* [Provided information]:
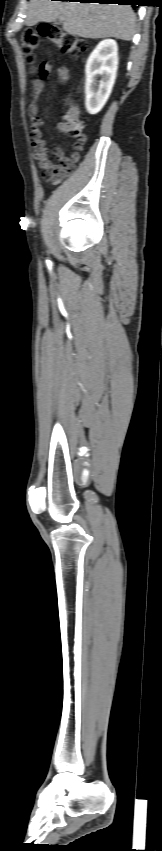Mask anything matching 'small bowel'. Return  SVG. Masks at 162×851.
I'll return each mask as SVG.
<instances>
[{"label":"small bowel","instance_id":"c3829d8e","mask_svg":"<svg viewBox=\"0 0 162 851\" xmlns=\"http://www.w3.org/2000/svg\"><path fill=\"white\" fill-rule=\"evenodd\" d=\"M39 77L33 82V90L31 94V103L29 105V115L31 119V139L34 148V158L37 161V166L44 172L46 178L52 180L54 172L64 164L70 162V158L66 157L63 150L59 147H53L51 153L58 159L61 164L55 165L49 157L45 141L42 139L40 129L41 120L39 118V100L46 86V79L51 74H56L62 81H66L69 77V68L62 64L55 66L50 62H44L38 69ZM58 128L63 131L62 124Z\"/></svg>","mask_w":162,"mask_h":851}]
</instances>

* [Activity]: For this exercise, return the data above exactly and leave every picture out.

* [Response to the exercise]:
Mask anything matching 'small bowel'. Return  SVG. Masks at 162×851.
I'll return each mask as SVG.
<instances>
[{"label":"small bowel","instance_id":"c3829d8e","mask_svg":"<svg viewBox=\"0 0 162 851\" xmlns=\"http://www.w3.org/2000/svg\"><path fill=\"white\" fill-rule=\"evenodd\" d=\"M39 77L33 82V90L31 94V103L29 105V115L31 119V139L34 148V158L37 161V166L44 172L46 178L52 180L54 172L64 164L70 162V158L66 157L63 150L59 147H53L51 153L58 159L61 164L55 165L49 157L45 141L42 139L40 129L41 120L39 118V100L46 86V79L51 74H56L62 81H66L69 77V68L62 64L55 66L50 62H44L38 69ZM58 128L63 131L62 124Z\"/></svg>","mask_w":162,"mask_h":851}]
</instances>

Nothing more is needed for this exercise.